Thats surely a devotion to sound and also a point of getting away from the wigged out drill and bass ultra programmed thing that has been cloying - it also makes the sound harder to copy which is usually what happens whenever he makes tunes, a whole set of missing the point clones.
Some of it is just boring though, i'm convinced by the _absolutley aphex at his best and playing loads of new stuff- dj set at the glade that there is bag fulls of better stuff on the way . There has been loads of acid out recently though, its really a sound i'd like a rest from for a very long time, even though it still has the power at times to tear the cranium to bits.
 

juliand

Well-known member
I was thinking of those posts, Nick. Have you been too deep in dubstep to be listening back much to Aphex?
 
I'll get back to them at some point, but I'm 'resting' this month. Must say I'm getting a more immediate kick out of Ed DMX's latest offerings.

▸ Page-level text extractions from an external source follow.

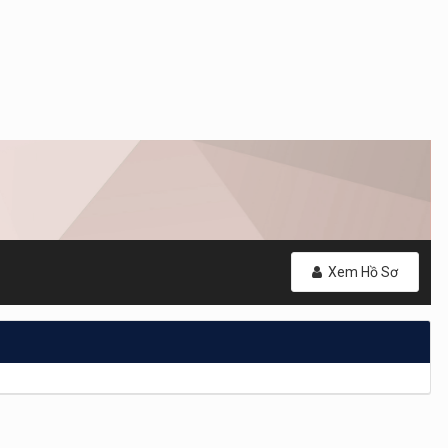
Xem Hồ Sơ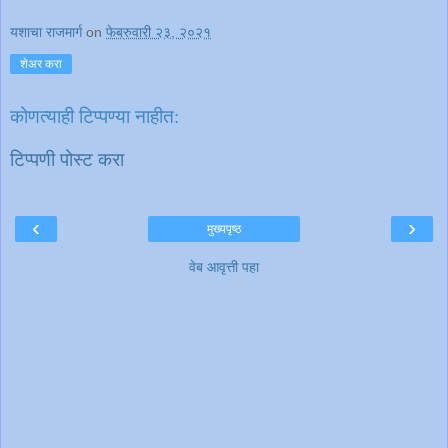
यशाचा राजमार्ग
on
फेब्रुवारी २३, २०२१
शेअर करा
कोणत्याही टिप्पण्‍या नाहीत:
टिप्पणी पोस्ट करा
‹
›
मुख्यपृष्ठ
वेब आवृत्ती पहा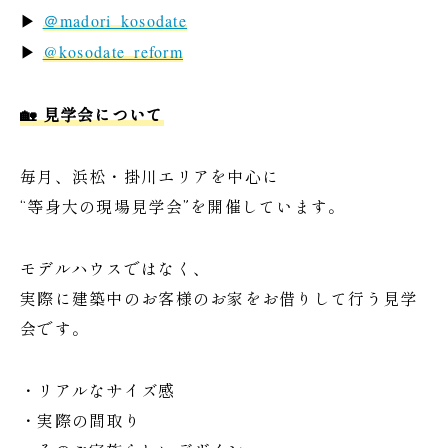
▶
＠madori_kosodate
▶
@kosodate_reform
🏡 見学会について
毎月、浜松・掛川エリアを中心に
“等身大の現場見学会”を開催しています。
モデルハウスではなく、
実際に建築中のお客様のお家をお借りして行う見学
会です。
・リアルなサイズ感
・実際の間取り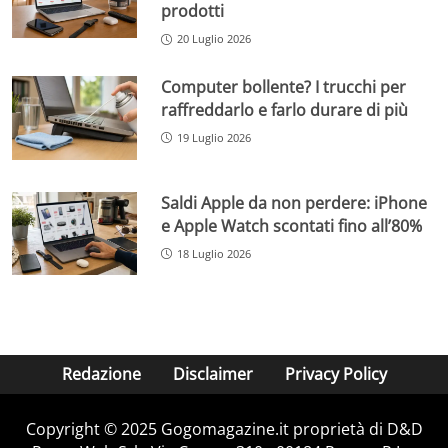
prodotti
20 Luglio 2026
Computer bollente? I trucchi per
raffreddarlo e farlo durare di più
19 Luglio 2026
Saldi Apple da non perdere: iPhone
e Apple Watch scontati fino all’80%
18 Luglio 2026
Redazione
Disclaimer
Privacy Policy
Copyright © 2025 Gogomagazine.it proprietà di D&D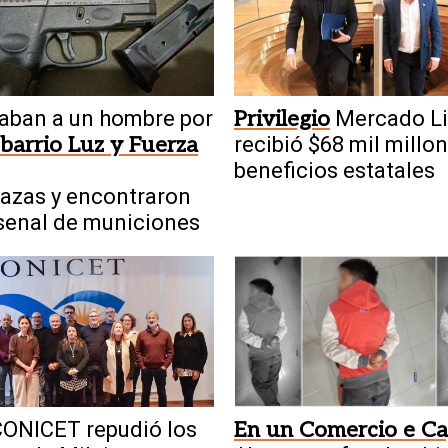
aban a un hombre por
Privilegio
Mercado Li
 barrio Luz y Fuerza
recibió $68 mil millo
beneficios estatales
azas y encontraron
senal de municiones
ONICET repudió los
En un Comercio e Ca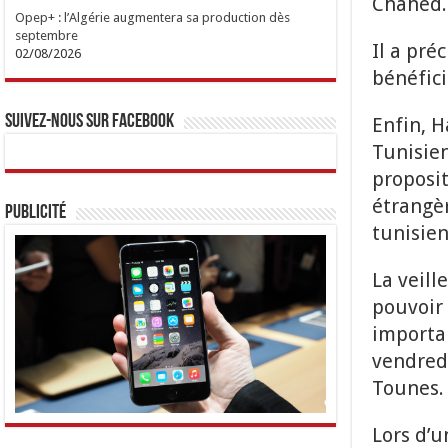
Chahed.
Opep+ : l’Algérie augmentera sa production dès
septembre
Il a pré
02/08/2026
bénéfici
Suivez-nous sur Facebook
Enfin, H
Tunisie
proposit
étrangèr
Publicité
tunisien
La veill
pouvoir 
importan
vendred
Tounes.
Lors d’u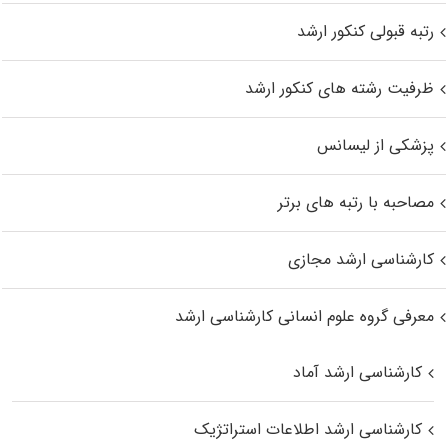
رتبه قبولی کنکور ارشد
ظرفیت رشته های کنکور ارشد
پزشکی از لیسانس
مصاحبه با رتبه های برتر
کارشناسی ارشد مجازی
معرفی گروه علوم انسانی کارشناسی ارشد
کارشناسی ارشد آماد
کارشناسی ارشد اطلاعات استراتژیک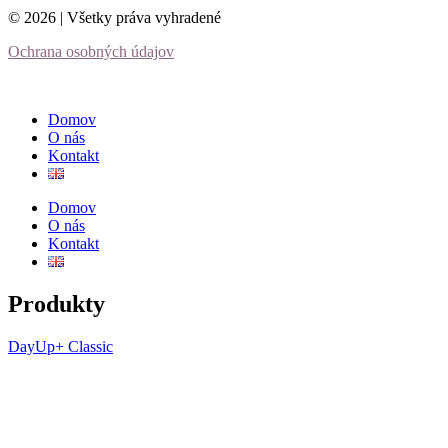
© 2026 | Všetky práva vyhradené
Ochrana osobných údajov
Domov
O nás
Kontakt
Domov
O nás
Kontakt
Produkty
DayUp+ Classic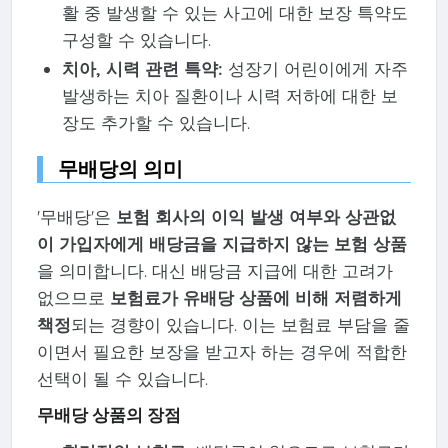
활 중 발생할 수 있는 사고에 대한 보장 특약도
구성할 수 있습니다.
치아, 시력 관련 특약:
성장기 어린이에게 자주
발생하는 치아 질환이나 시력 저하에 대한 보
장도 추가할 수 있습니다.
무배당의 의미
'무배당'은
보험 회사의 이익 발생 여부와 상관없
이 가입자에게 배당금을 지급하지 않는 보험 상품
을 의미합니다. 대신 배당금 지급에 대한 고려가
없으므로
보험료가 유배당 상품에 비해 저렴하게
책정
되는 경향이 있습니다. 이는 보험료 부담을 줄
이면서 필요한 보장을 받고자 하는 경우에 적합한
선택이 될 수 있습니다.
무배당 상품의 장점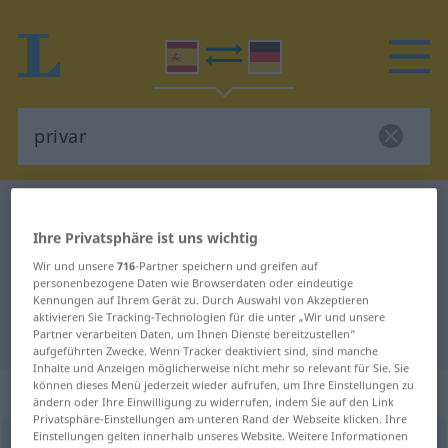
Spanisch-Deutsch Wörterbuch
privar
Ihre Privatsphäre ist uns wichtig
Spanisch-Deutsch Übersetzung für
Wir und unsere
716
-Partner speichern und greifen auf
"privar"
personenbezogene Daten wie Browserdaten oder eindeutige
Kennungen auf Ihrem Gerät zu. Durch Auswahl von Akzeptieren
aktivieren Sie Tracking-Technologien für die unter „Wir und unsere
"privar" Deutsch Übersetzung
Partner verarbeiten Daten, um Ihnen Dienste bereitzustellen“
aufgeführten Zwecke. Wenn Tracker deaktiviert sind, sind manche
Inhalte und Anzeigen möglicherweise nicht mehr so relevant für Sie. Sie
können dieses Menü jederzeit wieder aufrufen, um Ihre Einstellungen zu
„privar“
: verbo transitivo
ändern oder Ihre Einwilligung zu widerrufen, indem Sie auf den Link
Privatsphäre-Einstellungen am unteren Rand der Webseite klicken. Ihre
Einstellungen gelten innerhalb unseres Website. Weitere Informationen
privar
[priˈβar]
v/t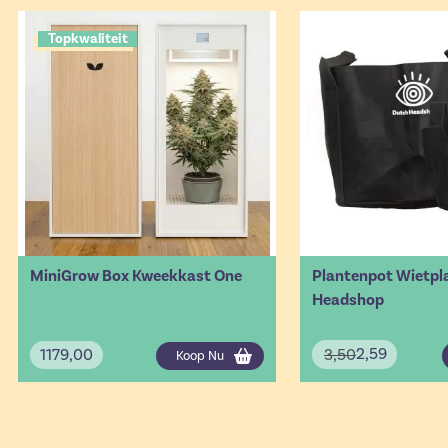
Topkwaliteit
MiniGrow Box Kweekkast One
Plantenpot Wietpla
Headshop
2,59
1179,00
3,50
Koop Nu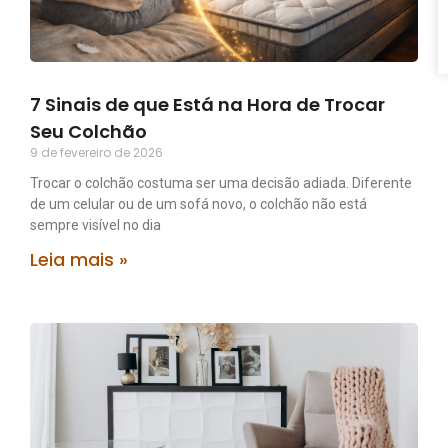
7 Sinais de que Está na Hora de Trocar
Seu Colchão
9 de fevereiro de 2026
Trocar o colchão costuma ser uma decisão adiada. Diferente
de um celular ou de um sofá novo, o colchão não está
sempre visível no dia
Leia mais »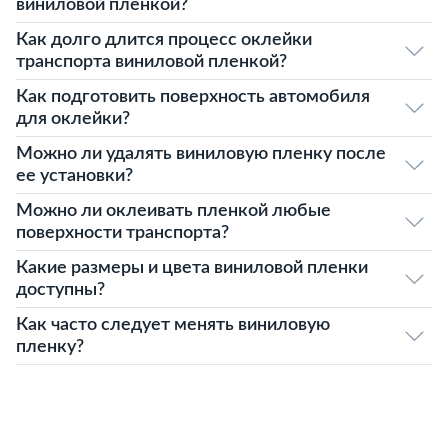
виниловой пленкой?
Как долго длится процесс оклейки
транспорта виниловой пленкой?
Как подготовить поверхность автомобиля
для оклейки?
Можно ли удалять виниловую пленку после
ее установки?
Можно ли оклеивать пленкой любые
поверхности транспорта?
Какие размеры и цвета виниловой пленки
доступны?
Как часто следует менять виниловую
пленку?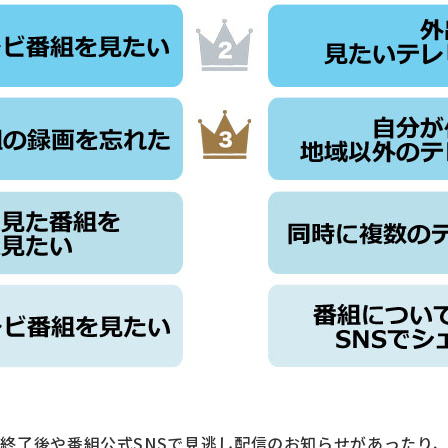
終了後や番組公式SNSで見逃し配信のお知らせがあったり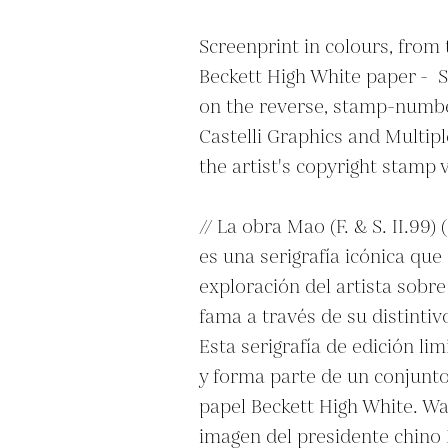
Screenprint in colours, from t
Beckett High White paper -  S
on the reverse, stamp-number
Castelli Graphics and Multiple
the artist's copyright stamp v
// La obra Mao (F. & S. II.99)
es una serigrafía icónica que e
exploración del artista sobre e
fama a través de su distintiv
Esta serigrafía de edición lim
y forma parte de un conjunto
papel Beckett High White. Wa
imagen del presidente chino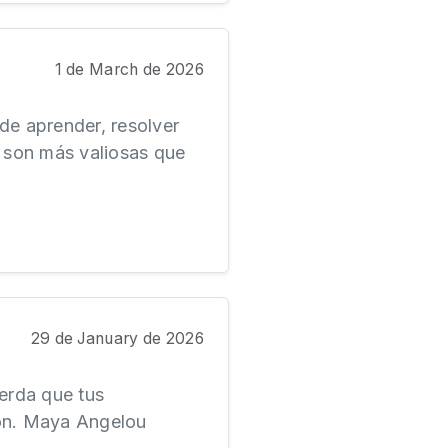
1 de March de 2026
de aprender, resolver
 son más valiosas que
29 de January de 2026
erda que tus
ión. Maya Angelou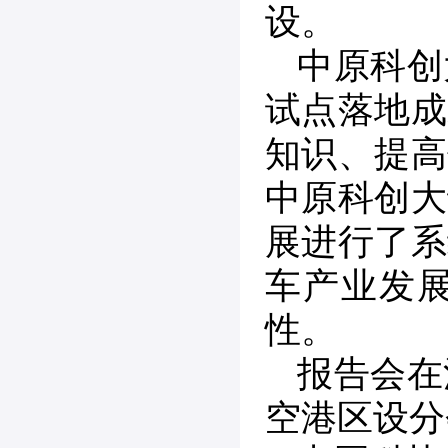
设。
中原科创
试点落地成
知识、提高
中原科创大
展进行了系
车产业发
性。
报告会在
空港区设分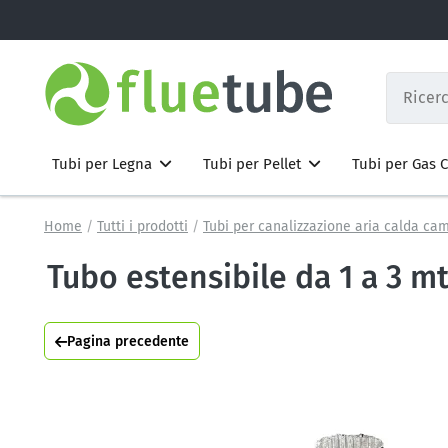
Tubi per Legna
Tubi per Pellet
Tubi per Gas
Home
Tutti i prodotti
Tubi per canalizzazione aria calda ca
Tubo estensibile da 1 a 3 mt
Pagina precedente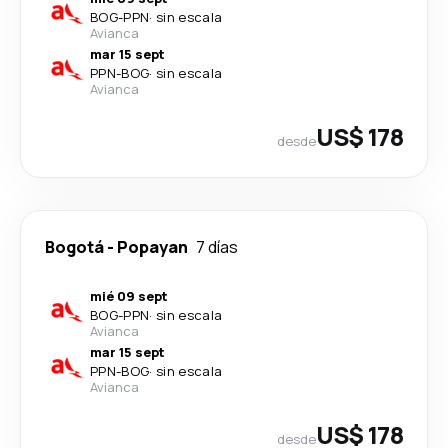
BOG
-
PPN
·
sin escala
Avianca
mar 15 sept
PPN
-
BOG
·
sin escala
Avianca
US$ 178
desde
Bogotá
-
Popayan
7 días
mié 09 sept
BOG
-
PPN
·
sin escala
Avianca
mar 15 sept
PPN
-
BOG
·
sin escala
Avianca
US$ 178
desde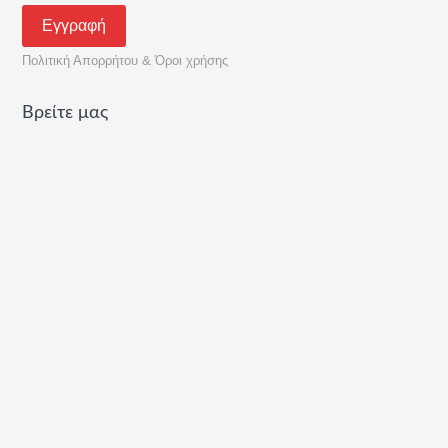
Πολιτική Απορρήτου & Όροι χρήσης
Βρείτε μας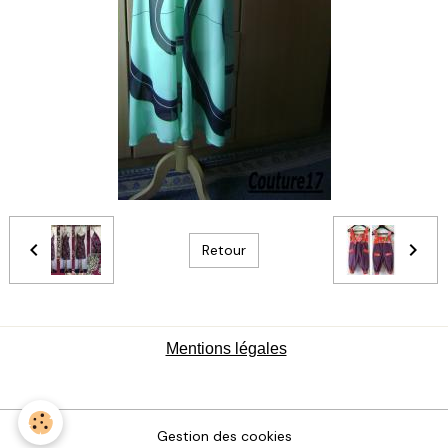
Retour
Mentions légales
Gestion des cookies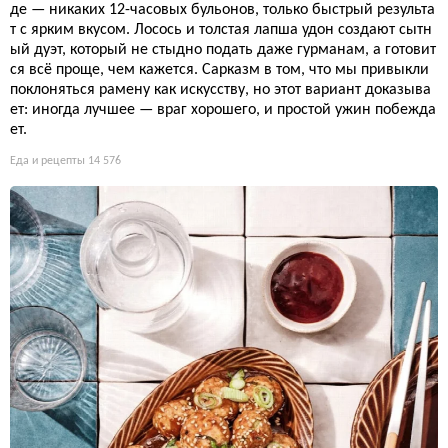
де — никаких 12-часовых бульонов, только быстрый результа
т с ярким вкусом. Лосось и толстая лапша удон создают сытн
ый дуэт, который не стыдно подать даже гурманам, а готовит
ся всё проще, чем кажется. Сарказм в том, что мы привыкли
поклоняться рамену как искусству, но этот вариант доказыва
ет: иногда лучшее — враг хорошего, и простой ужин побежда
ет.
Еда и рецепты
14 576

Incidently, I was so astonished at Simon's approval of Analord I had to e-mail him and check he was feeling okay. I think he was as surprised as everyone else!
 

Mika

Active member
Feeling Ok?

It's funny, because I only just got around to finally listening to the Analord series a few days before Simon's post, and I was also struck by how much I enjoyed it. Great stuff, wonderfully crafted - makes me realize what a fantastic producer Richard James can be.

I suppose the retro-element reminds me of his earlier records, so that's part of the appeal; but being packaged and set-up as a kind of mini-simulacrum of 'dance-culture', quite self-consciously, provides enough of a distancing effect to appreciate the move conceptually. Enclosing the project as a tribute, rather than a retread.

Some favorites - 'Phonatacid', 'MC-4 Acid', 'I'm Self-Employed' and 'Pissed Up in SE1'
 

juliand

Well-known member
"I'm Self-Employed" is great, yeah.

Considered as a whole, I think a third of the songs are duff. But I would humbly submit that it's not a bad average for Aphex, I felt the same way about "I Care Because You Do".

I think that on the whole 06 and 10 are the sharpest. (If I recall Nick agreed?) In fact, the even records are it, for me, save 02, which I was nonplussed by, and with honorable mention to 01.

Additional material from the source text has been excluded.